Sorting in Rust
It is almost never a good idea to use
a home-made sorting algorithm
in a contest, because there are good
implementations available in programming languages.
For example, the Rust standard library contains
the function sort()
that can be easily used for
sorting arrays and other data structures.
There are many benefits in using a library function. First, it saves time because there is no need to implement the function. Second, the library implementation is certainly correct and efficient: it is not probable that a home-made sorting function would be better.
In this section we will see how to use the
Rust sort()
function.
The following code sorts
a vector in increasing order:
#![allow(unused)] fn main() { let mut v = vec![4,2,5,3,5,8,3]; v.sort(); println!("{v:?}"); }
After the sorting, the contents of the
vector will be
[2,3,3,4,5,5,8]
.
The default sorting order is increasing,
but a reverse order is possible as follows:
#![allow(unused)] fn main() { let mut v = vec![4,2,5,3,5,8,3]; v.sort(); v.reverse(); println!("{v:?}"); }
The following code sorts the string s
:
#![allow(unused)] fn main() { let mut s = "monkey"; let mut s: Vec<_> = s.chars().collect(); s.sort(); println!("{}", s.iter().collect::<String>()); }
Sorting a string means that the characters of the string are sorted.
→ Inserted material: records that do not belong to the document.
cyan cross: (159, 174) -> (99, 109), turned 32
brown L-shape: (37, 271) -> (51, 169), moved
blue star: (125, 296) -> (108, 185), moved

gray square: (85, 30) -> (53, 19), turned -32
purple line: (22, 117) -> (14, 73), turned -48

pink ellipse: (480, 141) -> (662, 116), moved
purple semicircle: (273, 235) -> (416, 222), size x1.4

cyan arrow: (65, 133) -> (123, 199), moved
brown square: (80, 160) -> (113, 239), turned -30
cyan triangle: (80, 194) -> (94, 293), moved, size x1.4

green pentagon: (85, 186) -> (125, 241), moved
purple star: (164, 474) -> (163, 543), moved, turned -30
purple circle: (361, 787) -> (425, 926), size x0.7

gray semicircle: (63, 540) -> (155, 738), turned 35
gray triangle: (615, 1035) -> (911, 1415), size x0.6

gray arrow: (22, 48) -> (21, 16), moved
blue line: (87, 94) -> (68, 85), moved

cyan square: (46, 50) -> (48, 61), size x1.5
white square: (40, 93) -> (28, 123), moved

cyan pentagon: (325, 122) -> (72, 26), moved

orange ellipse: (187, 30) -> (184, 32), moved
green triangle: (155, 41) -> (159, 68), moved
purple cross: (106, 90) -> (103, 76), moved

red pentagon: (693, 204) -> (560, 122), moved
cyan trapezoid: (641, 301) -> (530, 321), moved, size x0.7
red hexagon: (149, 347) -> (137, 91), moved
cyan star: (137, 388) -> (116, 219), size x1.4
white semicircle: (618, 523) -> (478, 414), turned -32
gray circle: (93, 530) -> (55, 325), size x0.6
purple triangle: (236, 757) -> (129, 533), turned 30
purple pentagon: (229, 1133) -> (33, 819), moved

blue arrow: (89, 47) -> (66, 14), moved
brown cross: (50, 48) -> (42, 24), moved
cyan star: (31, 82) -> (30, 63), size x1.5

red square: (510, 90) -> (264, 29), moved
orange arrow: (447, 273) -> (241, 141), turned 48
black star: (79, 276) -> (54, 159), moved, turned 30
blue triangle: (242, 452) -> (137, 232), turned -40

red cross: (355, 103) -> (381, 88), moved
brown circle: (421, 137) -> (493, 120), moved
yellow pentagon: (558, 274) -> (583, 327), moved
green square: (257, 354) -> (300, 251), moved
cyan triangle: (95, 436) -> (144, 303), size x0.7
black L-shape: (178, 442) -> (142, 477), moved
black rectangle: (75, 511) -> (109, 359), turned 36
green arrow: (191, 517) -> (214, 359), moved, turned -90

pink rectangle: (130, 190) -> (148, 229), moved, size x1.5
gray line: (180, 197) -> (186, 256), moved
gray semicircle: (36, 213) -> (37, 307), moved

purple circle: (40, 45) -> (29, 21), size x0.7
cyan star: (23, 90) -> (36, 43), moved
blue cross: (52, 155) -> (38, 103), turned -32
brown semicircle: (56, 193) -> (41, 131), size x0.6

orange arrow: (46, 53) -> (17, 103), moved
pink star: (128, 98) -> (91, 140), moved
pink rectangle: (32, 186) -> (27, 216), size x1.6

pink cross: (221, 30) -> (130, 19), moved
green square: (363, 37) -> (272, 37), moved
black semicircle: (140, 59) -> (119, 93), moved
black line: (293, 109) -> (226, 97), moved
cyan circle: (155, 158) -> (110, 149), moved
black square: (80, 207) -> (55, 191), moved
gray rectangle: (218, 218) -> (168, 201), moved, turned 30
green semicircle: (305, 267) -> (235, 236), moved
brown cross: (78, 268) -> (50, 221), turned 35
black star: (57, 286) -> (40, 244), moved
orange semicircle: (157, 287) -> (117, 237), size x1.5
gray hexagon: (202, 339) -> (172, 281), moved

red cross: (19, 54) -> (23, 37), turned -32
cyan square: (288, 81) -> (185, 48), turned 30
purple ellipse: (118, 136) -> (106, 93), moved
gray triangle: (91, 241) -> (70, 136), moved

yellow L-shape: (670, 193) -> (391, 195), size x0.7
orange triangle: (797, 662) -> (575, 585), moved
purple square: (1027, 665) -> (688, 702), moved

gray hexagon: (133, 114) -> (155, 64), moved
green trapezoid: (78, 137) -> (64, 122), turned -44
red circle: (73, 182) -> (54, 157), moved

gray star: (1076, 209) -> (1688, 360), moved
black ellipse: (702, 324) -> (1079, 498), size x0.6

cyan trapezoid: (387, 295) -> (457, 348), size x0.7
For example, the string monkey becomes ekmnoy.
Sort_unstable()
The particularity of sort()
function is that when two elements of the slice are equals then it doesn't reorder them.
For this reason sort()
function is considered stable.
Current implementation of sort()
is adaptive and try to use best algorithm for each case, it is currently based on iterative merge sort inspired by timsort1. In most of case (except for the case when the slice is very short) it allocate half the size of the slice.
If the stability of the sorting algorithm is not a requirement you can use sort_unstable()
that is tipically faster than the stable version. This function is in-place (it does not allocate) the algorithm is based on pattern-defeating-quicksort2
Comparison trait
The function sort
requires that Ord
, PartialOrd
, PartialEq
traits are defined for the data type
of the elements to be sorted.
When sorting, these traits will be used
whenever it is necessary to find out the order of two elements.
Most Rust data types have a built-in implementation of these traits, and elements of those types can be sorted automatically. For example, numbers are sorted according to their values and strings are sorted in alphabetical order.
Tuples
Tuples ((T1, T2, ...)
) are sorted primarily according to their
first elements (.0
).
If the first elements of two tuples are equal,
they are sorted according to their second elements (.1
) and so on:
#![allow(unused)] fn main() { let mut v: Vec<(_,_,_)> = Vec::new(); v.push((1,5,3)); v.push((1,6,1)); v.push((1,5,4)); v.sort(); println!("{v:?}"); }
After this, the order of the pairs is $(1,5,3)$, $(1,5,4)$ and $(1,6,1)$.
User defined struct and enum
User-defined structs do not have traits Ord
, PartialOrd
, PartialEq
implemented automatically.
The traits should be implemented manually:
Ord
implements the functioncmp()
that returnOrdering
enums to determine if an element is Less, Greater, or Equal to another.PartialOrd
implements the functionpartial_cmp()
that returnsOption<Ordering>
.PartialEq
implementseq()
that returnsbool
:true
if compared elements are equal,false
otherwise.
In most cases we don't want to implements these functions one by one because the structs the we create are composed by fields that follow standard Ordering
, for this reason in Rust most traits are Derivable.
Preappending #[derive(PartialEq, Eq, PartialOrd, Ord)]
it will be produced a lexicographic ordering based on the top-to-bottom declaration order of the struct's memebers. On enums variants are ordered by their discriminant, by default discriminant is smallest for variants at the top and largest for variants at the bottom.
For example, the following struct P
contains the x and y coordinates of a point.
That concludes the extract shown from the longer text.